To do so, we have to reverse a worrying trend. For example, after 13 years of Labour, the Cabinet Office reported in 2011 that only 20 per cent of students from the poorest families achieved five good GCSEs, compared to 75 per cent from richer families. Since 2010, we’ve taken great strides towards tackling the root causes: 2m more people in work, wages rising, more children in good or outstanding schools than ever before. And yet, for all the progress we’ve made, there are still too many people in our country unable to fulfil their potential, such as the 1.5m children living in households where nobody works. In the global race for success, Britain simply can’t afford to allow anyone’s talents to go to waste. Last year, the Sutton Trust estimated that improving social mobility could add up to £140bn a year to our GDP by 2050. Building the Opportunity Society makes economic sense.
Our solution is three-fold: strong families that give children the best start in life; a great education system that helps everyone get on; and a reformed welfare system that makes work pay. These are the foundations of the Opportunity Society – and we must build on them.
Our manifesto and Summer Budget do just that. We’re increasing the tax-free personal allowance to £12,500 by 2020, workers on the minimum wage will be lifted out of income tax altogether, and we’re replacing the dependency culture induced by tax credits with a new National Living Wage. Letting working people take home more of what they earn is the best antidote to a low-wage economy.

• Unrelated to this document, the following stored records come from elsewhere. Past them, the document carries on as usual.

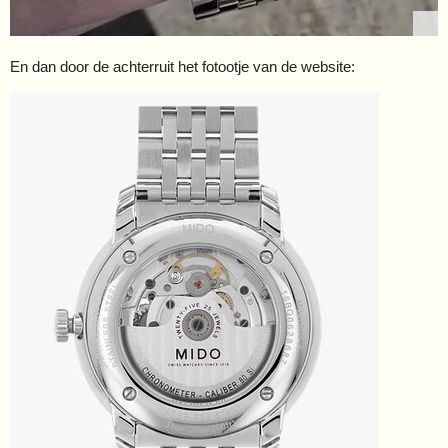
En dan door de achterruit het fotootje van de website:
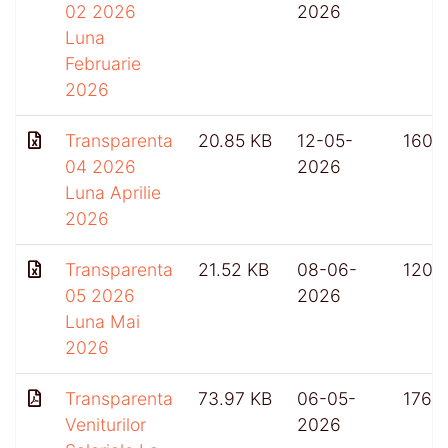
02 2026
2026
Luna
Februarie
2026
Transparenta
20.85 KB
12-05-
160
04 2026
2026
Luna Aprilie
2026
Transparenta
21.52 KB
08-06-
120
05 2026
2026
Luna Mai
2026
Transparenta
73.97 KB
06-05-
176
Veniturilor
2026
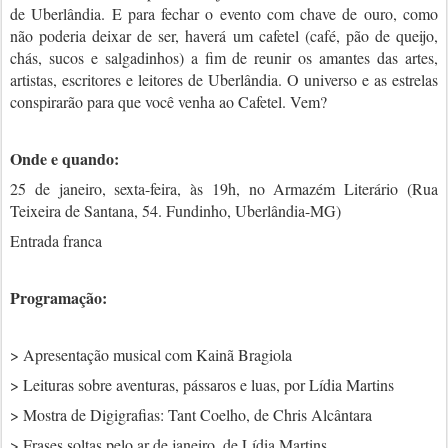
de Uberlândia.
E para fechar o evento com chave de ouro, como
não poderia deixar de ser, haverá um cafetel (café, pão de queijo,
chás, sucos e salgadinhos) a fim de reunir os amantes das artes,
artistas, escritores e leitores de Uberlândia. O universo e as estrelas
conspirarão para que você venha ao Cafetel. Vem?
Onde e quando:
25 de janeiro, sexta-feira, às 19h, no Armazém Literário (
Rua
Teixeira de Santana, 54. Fundinho, Uberlândia-MG
)
Entrada franca
Programação:
> Apresentação musical com Kainã Bragiola
> Leituras sobre aventuras, pássaros e luas, por Lídia Martins
> Mostra de Digigrafias: Tant Coelho, de
Chris Alcântara
> Frases soltas pelo ar de janeiro, de Lídia Martins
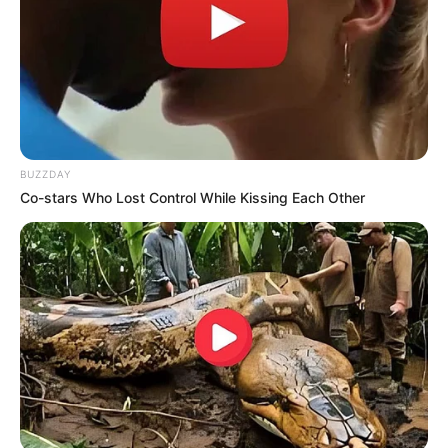
BUZZDAY
Co-stars Who Lost Control While Kissing Each Other
1. Mayor comodidad y
libertad de movimiento
Una de las ventajas más notables es la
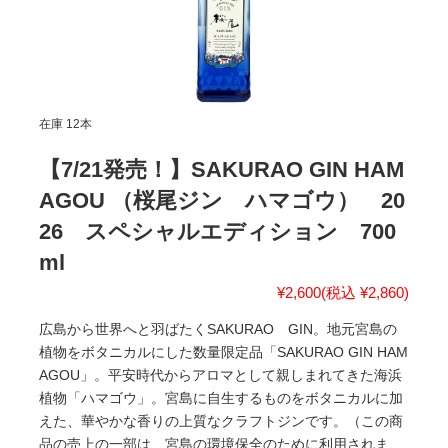
在庫 12本
【7/21発売！】SAKURAO GIN HAM
AGOU （桜尾ジン ハマゴウ） 20
26 スペシャルエディション 700
ml
¥2,600
(税込 ¥2,860)
広島から世界へと羽ばたくSAKURAO GIN。地元宮島の
植物をボタニカルにした数量限定品「SAKURAO GIN HAM
AGOU」。平安時代からアロマとして親しまれてきた海浜
植物「ハマゴウ」。宮島に自生するものをボタニカルに加
えた、華やかな香りの上質なクラフトジンです。（この商
品の売上の一部は、宮島の環境保全のために利用されま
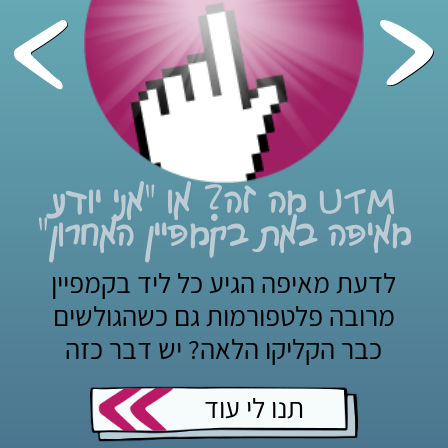
UTM מה זה? או "אני יודע
מאיפה באת בקמפיין האחרון"
לדעת מאיפה הגיע כל ליד בקמפיין
מרובה פלטפורמות גם כשהגולשים
כבר הקליקו הלאה? יש דבר כזה
תנו לי עוד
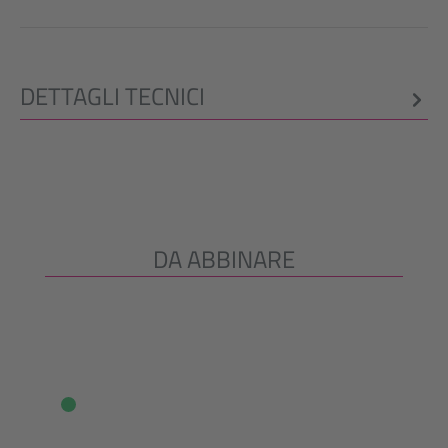
DETTAGLI TECNICI
DA ABBINARE
Salta la galleria dei prodotti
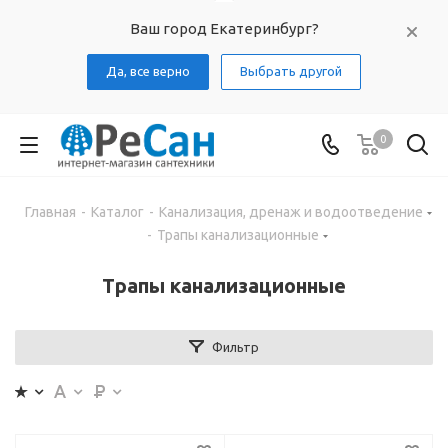
Ваш город Екатеринбург?
Да, все верно
Выбрать другой
0
Главная
-
Каталог
-
Канализация, дренаж и водоотведение
-
Трапы канализационные
Трапы канализационные
Фильтр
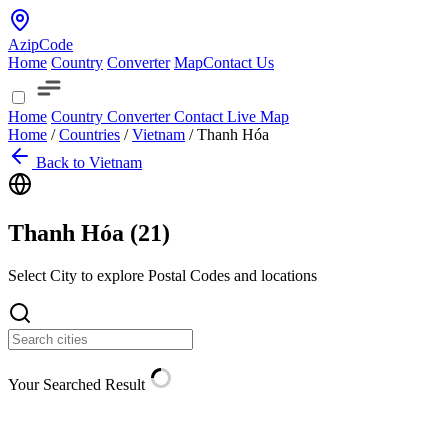
AzipCode
Home
Country
Converter
Map
Contact Us
Home
Country
Converter
Contact
Live Map
Home
/
Countries
/
Vietnam
/
Thanh Hóa
Back to Vietnam
Thanh Hóa (
21
)
Select City to explore Postal Codes and locations
Your Searched Result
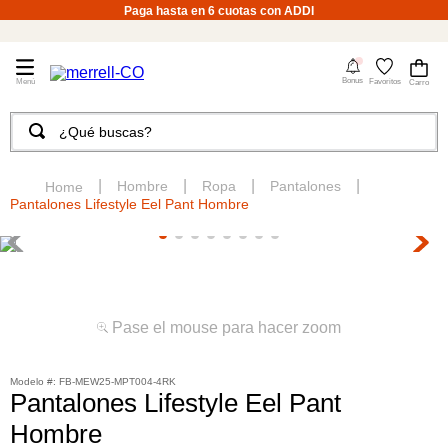
Paga hasta en 6 cuotas con ADDI
4
Bonus
Favoritos
¿Qué buscas?
TÉRMINOS MÁS BUSCADOS
1
.
merrell hombre
Hombre
Ropa
Pantalones
Pantalones Lifestyle Eel Pant Hombre
2
.
tenis hombre
3
.
tenis mujer
4
.
merrell mujer
5
.
morrales
Pase el mouse para hacer zoom
6
.
moab
:
FB-MEW25-MPT004-4RK
7
.
sandalias
Pantalones Lifestyle Eel Pant
Hombre
8
.
botas hombre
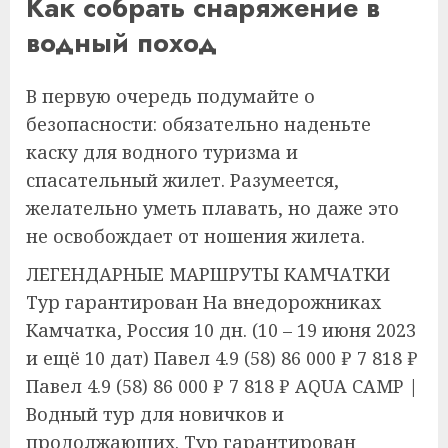
Как собрать снаряжение в
водный поход
В первую очередь подумайте о
безопасности: обязательно наденьте
каску для водного туризма и
спасательный жилет. Разумеется,
желательно уметь плавать, но даже это
не освобождает от ношения жилета.
ЛЕГЕНДАРНЫЕ МАРШРУТЫ КАМЧАТКИ
Тур гарантирован На внедорожниках
Камчатка, Россия
10 дн.
(10 – 19 июня 2023
и ещё 10 дат)
Павел 4.9
(58)
86 000 ₽
7 818 ₽
Павел 4.9
(58)
86 000 ₽
7 818 ₽
AQUA CAMP |
Водный тур для новичков и
продолжающих. Тур гарантирован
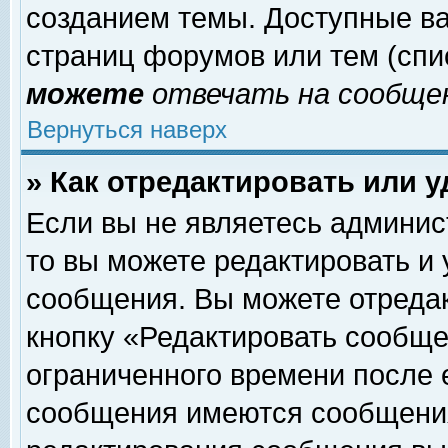
созданием темы. Доступные в
страниц форумов или тем (сп
можете
отвечать на сообщен
Вернуться наверх
» Как отредактировать или 
Если вы не являетесь админи
то вы можете редактировать и
сообщения. Вы можете отреда
кнопку «Редактировать сообще
ограниченного времени после 
сообщения имеются сообщения 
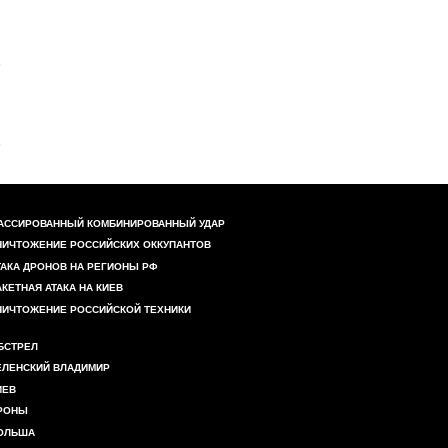
АССИРОВАННЫЙ КОМБИНИРОВАННЫЙ УДАР
НИЧТОЖЕНИЕ РОССИЙСКИХ ОККУПАНТОВ
ТАКА ДРОНОВ НА РЕГИОНЫ РФ
АКЕТНАЯ АТАКА НА КИЕВ
НИЧТОЖЕНИЕ РОССИЙСКОЙ ТЕХНИКИ
БСТРЕЛ
ЕЛЕНСКИЙ ВЛАДИМИР
ИЕВ
РОНЫ
ОЛЬША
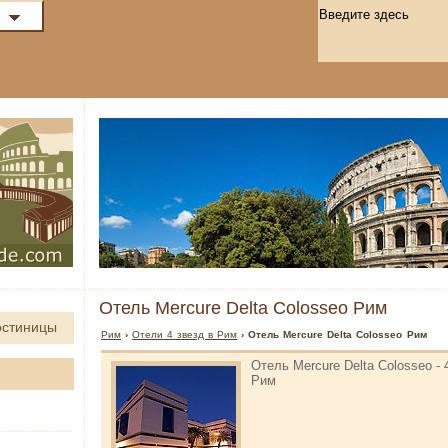
Отель Mercure Delta Colosseo Рим
остиницы
Рим
›
Отели 4 звезд в Рим
› Отель Mercure Delta Colosseo Рим
Отель Mercure Delta Colosseo - 
Рим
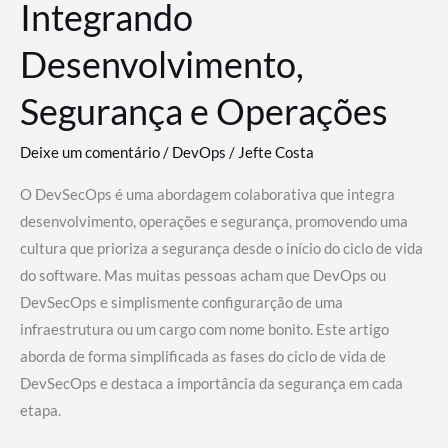
Integrando
Desenvolvimento,
Segurança e Operações
Deixe um comentário
/
DevOps
/
Jefte Costa
O DevSecOps é uma abordagem colaborativa que integra
desenvolvimento, operações e segurança, promovendo uma
cultura que prioriza a segurança desde o início do ciclo de vida
do software. Mas muitas pessoas acham que DevOps ou
DevSecOps e simplismente configurarção de uma
infraestrutura ou um cargo com nome bonito. Este artigo
aborda de forma simplificada as fases do ciclo de vida de
DevSecOps e destaca a importância da segurança em cada
etapa.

Britain’s already-low corporation tax rate will fall to 18 per cent, helping our businesses grow, while our commitment to creating 3m new apprenticeships remains undimmed.
At the same time, we’re trimming the bloated welfare budget by £12bn and lowering the benefits cap. Britain has 1 per cent of the world’s population and generates 4 per cent of its wealth but accounts for 7 per cent of global welfare spending. Many households who’ve already had their benefits scaled back have moved into work, escaping the benefits trap that stifles social mobility.
Ultimately, strong families are the best welfare system there is – and championing them is key to building the Opportunity Society. We’re helping more families get on the housing ladder – and backing our construction industry at the same time – by building 200,000 starter homes for first time buyers, while doubling free childcare for working parents of three and four year olds. Our troubled families programme has saved the country £1.2bn by tackling worklessness, helping the hardest-to-reach families into education or employment.
Our school reforms accelerate social mobility by extending educational excellence to every community, not just a privileged few. Our academies programme sends our best teachers to the most challenging schools, while hundreds of new free schools have opened in our most deprived neighbourhoods. Alongside these structural changes, we’ve introduced more academic rigour to the curriculum, making sure every pupil studies Maths, English, a Science, History or Geography and a language at GCSE, equipping our students to compete with their counterparts from fast-growing economies in Asia, Africa and Latin America.
There’s also a new emphasis on the subjects of the future, like coding, and stronger provision of vocational education, including the opening of new University Technical Colleges which have been a fixture in competitor nations such as Germany for decades. Alongside government initiatives, business-led efforts to open up access to the professions such as PRIME, championed by City law firms, are also impactful. These changes open the doors of opportunity to more students, giving Britain a wider pool of skilled workers so we can compete – and win – on the world stage in the years ahead.
Events in Greece show what happens when countries don’t get their house in order. High-tax, high-welfare, low-wage economies not only lead to social stagnation at home, they hinder economic competitiveness too. At a time of uncertainty abroad, our manifesto and Budget signal not only our intent to put economic growth and financial security front and centre, but also a renewed commitment to social justice and global competitiveness.